I was bursting to be free and instead my children and I were locked up in a gilded cage.
For two years I battled with my self as I pondered if I was ready to give up my dream and instead save the marriage and return to the US.
Since emigrating 24 years ago, as a non-religious 20 year-old Jewish girl from Northern California, I have believed that my greatest gift to my children is their heritage. My children deserve to know their Judaism and have the right to call Israel home.
“If you ever want to see your children again.”
Upon hearing those threatening words by my husband, who had in his possession the children’s passports, financial means, and several restraining orders enforcing his distance from me, I was directed by the Israeli social services to enter a women’s shelter for domestic violence.
I packed two shopping bags of clothes and followed the social worker’s instructions go to the police station to file my third restraining order. From there, we were to be escorted to a city 2 hours away. The State of Israel stood to remove the children from my custody if I did not enter this shelter as my husband’s words were a clear threat to their safety.
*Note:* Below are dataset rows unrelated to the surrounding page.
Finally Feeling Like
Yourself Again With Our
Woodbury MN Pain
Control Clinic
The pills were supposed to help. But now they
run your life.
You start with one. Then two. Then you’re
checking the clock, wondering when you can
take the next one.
Around 11:30 p.m my children and I rang the metal security gate at the Haifa Women’s Crisis Shelter. The young Arab girl standing at the entrance took one look at our appearance and my shopping bags, and assumed we were dropping off donations. “Oh no” I told her, “we are coming to stay here with you.”
“Where’s the pool?” “I don’t think I like this hotel.” I had chosen to tell my two boys that we were going to stay in a sort of a hotel as Abba (dad) had threatened to take them away from me and we needed to stay together. They had been through several months of police reports and threatening behavior from their father already and although they were in a heightened state of awareness, this was a complete shock. Two weeks turned into 9 1/2 months.
Nothing in my education prepared me for the raw, stark, rock-bottom love I encountered during life in the shelter, we learnt to live side-by-side Jewish, Arab, Ethiopian, Russian, Bedouine women and children who each, in their own unique way, contributed to our success in surviving and thriving.
For a long while I was resentful towards my husband for making that fateful call. A big part of living in the shelter is recognizing the strength it takes to decide to leave domestic abuse. I did not feel that I was responsible for making the decision to go to the shelter, as it was the social services that put me in that position. However, in time, I learnt to accept and claim the responsibility as mine as I, made the decision to stand up, leave, and go forth and follow my dream of raising my children in freedom, independence from fear, and give them the chance to really live life in Israel.
I left the shelter with my Get, (the Jewish decree of divorce) and custody of my children. Today, they are thriving in school, successfully managing Israeli life while I have meaningful work and their father now lived closer in a show of support and commitment.
Life is messy but dreams are what you make of them, and often dreams are too big to be confined.